→ **Task**:
What is needed is a single figure: how many lines of the records below contain the word "πολιτικό".
::: Excerpted records :::
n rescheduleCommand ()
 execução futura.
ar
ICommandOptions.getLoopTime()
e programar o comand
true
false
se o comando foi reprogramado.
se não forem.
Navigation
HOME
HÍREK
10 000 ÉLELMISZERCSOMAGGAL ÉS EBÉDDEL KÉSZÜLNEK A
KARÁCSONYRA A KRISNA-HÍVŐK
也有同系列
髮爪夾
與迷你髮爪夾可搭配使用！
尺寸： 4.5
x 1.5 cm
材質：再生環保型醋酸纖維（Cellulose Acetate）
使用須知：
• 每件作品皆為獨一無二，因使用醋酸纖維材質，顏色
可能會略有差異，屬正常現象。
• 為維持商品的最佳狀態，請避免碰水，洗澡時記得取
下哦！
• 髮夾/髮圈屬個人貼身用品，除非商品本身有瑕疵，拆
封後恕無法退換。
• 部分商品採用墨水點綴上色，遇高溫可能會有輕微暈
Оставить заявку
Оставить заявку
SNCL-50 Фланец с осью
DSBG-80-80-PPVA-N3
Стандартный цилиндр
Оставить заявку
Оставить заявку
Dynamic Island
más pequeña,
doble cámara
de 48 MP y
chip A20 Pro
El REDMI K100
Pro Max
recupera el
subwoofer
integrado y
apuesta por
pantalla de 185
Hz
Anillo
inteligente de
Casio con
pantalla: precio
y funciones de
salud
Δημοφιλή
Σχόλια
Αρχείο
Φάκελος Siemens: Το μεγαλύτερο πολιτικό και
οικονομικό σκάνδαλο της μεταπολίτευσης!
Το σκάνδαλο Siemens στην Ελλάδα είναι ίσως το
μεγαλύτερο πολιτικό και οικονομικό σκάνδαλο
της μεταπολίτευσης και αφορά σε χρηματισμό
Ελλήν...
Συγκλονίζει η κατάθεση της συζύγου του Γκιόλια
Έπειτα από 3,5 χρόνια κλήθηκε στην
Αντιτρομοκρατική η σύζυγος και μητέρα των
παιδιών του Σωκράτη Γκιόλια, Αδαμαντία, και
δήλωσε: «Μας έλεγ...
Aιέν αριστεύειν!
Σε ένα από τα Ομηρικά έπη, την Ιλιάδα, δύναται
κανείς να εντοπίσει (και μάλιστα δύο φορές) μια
:::
→ **Task result**:
2